> EXERCISE BRIEF:
Among the lines of data below, reproduce only those from the one with "İptal ve İade" through the one with "Nr. de ordine in RC: J40/7875/1991", exactly as they stand, both ends included.

Collected data:
+ + + +

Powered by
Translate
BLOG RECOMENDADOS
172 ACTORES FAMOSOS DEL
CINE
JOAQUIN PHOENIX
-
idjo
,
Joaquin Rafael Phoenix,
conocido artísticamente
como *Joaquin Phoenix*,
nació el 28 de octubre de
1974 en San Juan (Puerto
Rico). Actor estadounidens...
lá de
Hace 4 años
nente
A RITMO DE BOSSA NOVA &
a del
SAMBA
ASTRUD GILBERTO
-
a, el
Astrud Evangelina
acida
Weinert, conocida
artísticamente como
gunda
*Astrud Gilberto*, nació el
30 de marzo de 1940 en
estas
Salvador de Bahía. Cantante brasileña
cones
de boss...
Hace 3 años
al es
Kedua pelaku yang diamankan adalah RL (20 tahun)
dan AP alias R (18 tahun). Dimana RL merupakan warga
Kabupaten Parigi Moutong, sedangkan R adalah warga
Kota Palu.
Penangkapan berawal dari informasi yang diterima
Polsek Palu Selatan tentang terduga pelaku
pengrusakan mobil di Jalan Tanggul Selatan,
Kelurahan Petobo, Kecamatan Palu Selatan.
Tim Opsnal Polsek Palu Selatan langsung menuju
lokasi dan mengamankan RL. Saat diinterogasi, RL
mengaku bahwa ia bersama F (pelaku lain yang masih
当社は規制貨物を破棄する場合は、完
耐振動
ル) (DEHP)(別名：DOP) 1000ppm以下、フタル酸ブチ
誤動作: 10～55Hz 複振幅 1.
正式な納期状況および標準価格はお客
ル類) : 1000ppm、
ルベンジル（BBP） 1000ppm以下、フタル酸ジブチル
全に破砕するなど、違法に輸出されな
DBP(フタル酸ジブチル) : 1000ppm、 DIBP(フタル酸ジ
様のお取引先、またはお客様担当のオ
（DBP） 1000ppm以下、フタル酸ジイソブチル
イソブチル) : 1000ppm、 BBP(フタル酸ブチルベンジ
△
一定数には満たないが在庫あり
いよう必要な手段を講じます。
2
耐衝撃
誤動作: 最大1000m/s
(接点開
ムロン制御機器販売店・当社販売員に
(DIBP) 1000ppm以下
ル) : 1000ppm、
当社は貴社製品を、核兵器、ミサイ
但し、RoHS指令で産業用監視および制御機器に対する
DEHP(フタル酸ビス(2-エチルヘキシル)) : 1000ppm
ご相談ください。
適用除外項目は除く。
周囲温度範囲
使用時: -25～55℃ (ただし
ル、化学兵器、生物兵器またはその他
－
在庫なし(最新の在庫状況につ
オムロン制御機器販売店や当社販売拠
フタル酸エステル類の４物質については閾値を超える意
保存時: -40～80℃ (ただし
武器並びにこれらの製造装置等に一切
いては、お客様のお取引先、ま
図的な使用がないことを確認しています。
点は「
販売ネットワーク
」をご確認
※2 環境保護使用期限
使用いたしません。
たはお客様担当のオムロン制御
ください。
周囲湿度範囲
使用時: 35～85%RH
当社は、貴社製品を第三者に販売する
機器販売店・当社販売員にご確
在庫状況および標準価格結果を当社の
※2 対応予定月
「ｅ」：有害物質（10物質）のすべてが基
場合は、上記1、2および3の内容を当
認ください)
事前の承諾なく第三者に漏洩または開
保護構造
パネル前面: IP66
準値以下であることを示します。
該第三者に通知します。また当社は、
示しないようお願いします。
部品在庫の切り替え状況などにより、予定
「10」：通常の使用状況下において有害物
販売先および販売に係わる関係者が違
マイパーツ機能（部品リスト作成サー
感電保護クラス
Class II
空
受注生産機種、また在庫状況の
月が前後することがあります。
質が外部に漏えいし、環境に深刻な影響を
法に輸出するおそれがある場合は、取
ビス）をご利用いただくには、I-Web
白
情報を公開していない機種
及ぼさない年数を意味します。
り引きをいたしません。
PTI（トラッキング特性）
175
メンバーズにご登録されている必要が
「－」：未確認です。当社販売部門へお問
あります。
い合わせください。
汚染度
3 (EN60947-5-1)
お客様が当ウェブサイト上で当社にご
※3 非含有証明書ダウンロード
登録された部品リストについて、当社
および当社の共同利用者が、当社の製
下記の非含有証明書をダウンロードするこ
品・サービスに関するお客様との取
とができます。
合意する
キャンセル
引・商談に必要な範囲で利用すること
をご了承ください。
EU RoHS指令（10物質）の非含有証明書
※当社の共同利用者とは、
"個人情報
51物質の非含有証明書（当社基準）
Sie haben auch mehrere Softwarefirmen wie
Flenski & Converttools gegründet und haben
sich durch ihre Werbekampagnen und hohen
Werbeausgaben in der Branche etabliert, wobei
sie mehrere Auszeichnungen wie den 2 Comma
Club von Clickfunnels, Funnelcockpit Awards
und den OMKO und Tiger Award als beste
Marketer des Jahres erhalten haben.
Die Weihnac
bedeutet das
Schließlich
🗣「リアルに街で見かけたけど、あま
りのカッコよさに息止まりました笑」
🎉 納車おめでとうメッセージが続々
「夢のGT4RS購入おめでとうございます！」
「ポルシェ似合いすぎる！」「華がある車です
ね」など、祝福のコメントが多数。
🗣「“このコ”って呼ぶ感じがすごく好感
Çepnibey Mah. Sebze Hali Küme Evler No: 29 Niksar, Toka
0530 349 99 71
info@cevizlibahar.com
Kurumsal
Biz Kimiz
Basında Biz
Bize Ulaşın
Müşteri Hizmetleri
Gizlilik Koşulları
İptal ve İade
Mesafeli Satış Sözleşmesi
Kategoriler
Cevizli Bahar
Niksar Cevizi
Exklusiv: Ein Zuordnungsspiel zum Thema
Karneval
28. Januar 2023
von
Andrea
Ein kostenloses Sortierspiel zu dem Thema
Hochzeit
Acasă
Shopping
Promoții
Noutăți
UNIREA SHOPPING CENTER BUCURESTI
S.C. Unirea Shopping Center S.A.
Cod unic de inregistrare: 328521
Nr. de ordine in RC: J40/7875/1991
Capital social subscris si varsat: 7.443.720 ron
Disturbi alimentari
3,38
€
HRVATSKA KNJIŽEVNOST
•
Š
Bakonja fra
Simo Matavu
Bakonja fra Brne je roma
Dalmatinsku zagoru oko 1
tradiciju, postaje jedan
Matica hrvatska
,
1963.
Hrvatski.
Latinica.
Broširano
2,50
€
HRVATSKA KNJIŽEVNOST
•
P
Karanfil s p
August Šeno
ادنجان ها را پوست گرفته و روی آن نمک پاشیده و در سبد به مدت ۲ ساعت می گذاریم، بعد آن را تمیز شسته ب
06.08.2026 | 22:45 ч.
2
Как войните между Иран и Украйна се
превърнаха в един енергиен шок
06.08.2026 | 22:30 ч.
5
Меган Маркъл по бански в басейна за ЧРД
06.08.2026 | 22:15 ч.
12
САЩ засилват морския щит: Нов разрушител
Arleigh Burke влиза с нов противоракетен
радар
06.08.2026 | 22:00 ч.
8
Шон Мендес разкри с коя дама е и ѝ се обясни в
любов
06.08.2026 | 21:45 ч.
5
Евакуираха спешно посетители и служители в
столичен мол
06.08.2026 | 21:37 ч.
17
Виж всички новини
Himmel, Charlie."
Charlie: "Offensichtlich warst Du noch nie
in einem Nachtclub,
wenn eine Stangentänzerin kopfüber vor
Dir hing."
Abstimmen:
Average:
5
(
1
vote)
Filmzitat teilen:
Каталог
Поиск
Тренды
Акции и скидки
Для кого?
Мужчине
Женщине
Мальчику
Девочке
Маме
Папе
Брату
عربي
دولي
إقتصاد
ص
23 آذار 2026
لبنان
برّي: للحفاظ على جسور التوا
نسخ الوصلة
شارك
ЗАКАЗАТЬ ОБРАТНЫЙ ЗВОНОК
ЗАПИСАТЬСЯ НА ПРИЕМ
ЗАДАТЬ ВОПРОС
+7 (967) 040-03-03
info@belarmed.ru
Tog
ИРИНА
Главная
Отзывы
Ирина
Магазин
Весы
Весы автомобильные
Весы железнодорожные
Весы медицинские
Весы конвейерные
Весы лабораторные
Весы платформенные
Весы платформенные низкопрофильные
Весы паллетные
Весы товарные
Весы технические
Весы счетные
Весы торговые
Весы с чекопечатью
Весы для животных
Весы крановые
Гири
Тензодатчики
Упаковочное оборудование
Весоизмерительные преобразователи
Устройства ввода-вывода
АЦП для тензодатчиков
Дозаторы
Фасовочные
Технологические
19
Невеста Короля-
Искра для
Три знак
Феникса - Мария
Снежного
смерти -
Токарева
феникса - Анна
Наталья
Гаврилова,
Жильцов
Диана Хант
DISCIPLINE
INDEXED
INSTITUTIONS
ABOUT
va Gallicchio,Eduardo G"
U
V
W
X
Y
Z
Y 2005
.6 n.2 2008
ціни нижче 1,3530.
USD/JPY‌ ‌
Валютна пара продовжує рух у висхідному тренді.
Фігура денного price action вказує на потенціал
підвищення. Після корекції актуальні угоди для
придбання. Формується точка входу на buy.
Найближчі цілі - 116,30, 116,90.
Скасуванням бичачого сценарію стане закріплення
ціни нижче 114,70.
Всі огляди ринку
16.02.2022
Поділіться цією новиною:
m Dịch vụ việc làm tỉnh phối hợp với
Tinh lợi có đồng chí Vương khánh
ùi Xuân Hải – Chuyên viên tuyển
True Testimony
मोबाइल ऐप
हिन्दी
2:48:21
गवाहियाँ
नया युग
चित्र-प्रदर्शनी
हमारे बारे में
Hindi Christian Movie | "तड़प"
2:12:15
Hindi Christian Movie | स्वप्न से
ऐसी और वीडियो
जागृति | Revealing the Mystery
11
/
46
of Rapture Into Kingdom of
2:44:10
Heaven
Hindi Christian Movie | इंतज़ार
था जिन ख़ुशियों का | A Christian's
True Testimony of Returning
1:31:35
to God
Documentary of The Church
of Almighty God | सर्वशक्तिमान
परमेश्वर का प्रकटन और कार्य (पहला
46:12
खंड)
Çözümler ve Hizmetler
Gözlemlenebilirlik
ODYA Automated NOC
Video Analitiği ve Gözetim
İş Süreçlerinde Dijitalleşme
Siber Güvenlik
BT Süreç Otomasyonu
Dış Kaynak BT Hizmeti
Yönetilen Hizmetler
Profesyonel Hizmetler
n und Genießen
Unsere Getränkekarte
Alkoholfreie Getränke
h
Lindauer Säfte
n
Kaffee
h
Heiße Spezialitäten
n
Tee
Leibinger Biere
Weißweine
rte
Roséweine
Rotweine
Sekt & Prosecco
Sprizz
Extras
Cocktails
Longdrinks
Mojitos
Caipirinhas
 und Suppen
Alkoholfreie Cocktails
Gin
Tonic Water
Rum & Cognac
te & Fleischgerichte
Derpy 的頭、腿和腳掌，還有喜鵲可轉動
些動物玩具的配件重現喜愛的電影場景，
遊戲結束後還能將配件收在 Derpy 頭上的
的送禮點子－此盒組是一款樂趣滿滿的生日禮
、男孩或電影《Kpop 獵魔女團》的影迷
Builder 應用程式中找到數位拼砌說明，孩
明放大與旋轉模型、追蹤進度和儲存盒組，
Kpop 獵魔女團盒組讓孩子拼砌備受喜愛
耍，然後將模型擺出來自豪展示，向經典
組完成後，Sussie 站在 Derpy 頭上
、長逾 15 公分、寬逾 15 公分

+ + + +

> EXERCISE OUTPUT:
İptal ve İade
Mesafeli Satış Sözleşmesi
Kategoriler
Cevizli Bahar
Niksar Cevizi
Exklusiv: Ein Zuordnungsspiel zum Thema
Karneval
28. Januar 2023
von
Andrea
Ein kostenloses Sortierspiel zu dem Thema
Hochzeit
Acasă
Shopping
Promoții
Noutăți
UNIREA SHOPPING CENTER BUCURESTI
S.C. Unirea Shopping Center S.A.
Cod unic de inregistrare: 328521
Nr. de ordine in RC: J40/7875/1991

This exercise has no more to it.